Unity is the youngest game engine and most fitting for indie developer needs. It has a very familiar workflow and navigation that is similar to Maya but tailored for games and not content creation and can support multiple target platforms for the growing gaming market. It is very easy to setup prototypes and is actually serious about making the front end of making games a lot higher level and creatively driven, rather than programming process oriented and bringing in old style game development pollution that is still hurting a lot of gaming studios today.
Custom game engines are not difficult to make if you know what you need and don´t get lost in creating a generic game engine platform that can be reused by multiple platforms and multiple games. It is faster to create a target oriented 3D renderer for each project than it would be to create an engine for all of them. But keep in mind that if you are missing the front end for your particular renderer; that is the tools it needs, such as the relational setups, materials assignments, authoring shaders, authoring animation and scripting gaming logic, you would have to adapt it to tools that are already available.
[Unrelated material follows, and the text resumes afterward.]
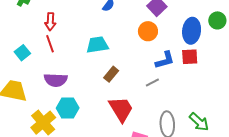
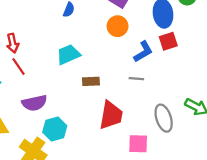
brown rectangle: (111, 74) -> (91, 81), turned 63
gray line: (152, 82) -> (136, 79), turned 48
red trapezoid: (121, 109) -> (111, 115), turned 56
Such as making plugins for Maya or other 3D package that can be extended to manipulate all the content you need. You can do a lot with simple engines and powerful tools, but you are not producing much with powerful engines and simple tools.
Sound and Music:
Reason is a nice package to create various types of sound effects and music. It is very effect driven and can produce very high quality recordings.
Ableton Live is another package that is more tailored towards live artists and recording live music, but you can also create any sound related item you like, but the workflow and its strengths are very different from Reason.
Game Mechanics and games:
Making games interesting also requires that you understand what makes games interesting and understand what interests you. The rules you apply and the experience you want to make does not have to follow a particular set of rules. But it needs to be interesting to others besides you. The context and theme of your game is also very important to help people engage in it and to enjoy it. You can make your games very complex and have many ways to solve the problems, or you can look at something like design by subtraction so that you only have what you need to play and enjoy the game.
Prototypes are also needed for items that you don´t have any reference for. Also if you are combining items that otherwise have not been combined before. Do they make for a fun time for you or anyone playing it?
Use board game pieces where applicable and use Unity where the board game elements would either distort the mechanics, or give of false impressions. The setting and theme might actually play a huge part in making a particular mechanic interesting, so put in a little effort to simulate that so you can combine the two.
The next move for me is to make another prototype and maybe wrap up the first one. But I am starting to lean towards one particular game idea that has very simple mechanics. If I am satisfied with those mechanics, I will start to throw together the setting and theme through concept art and content.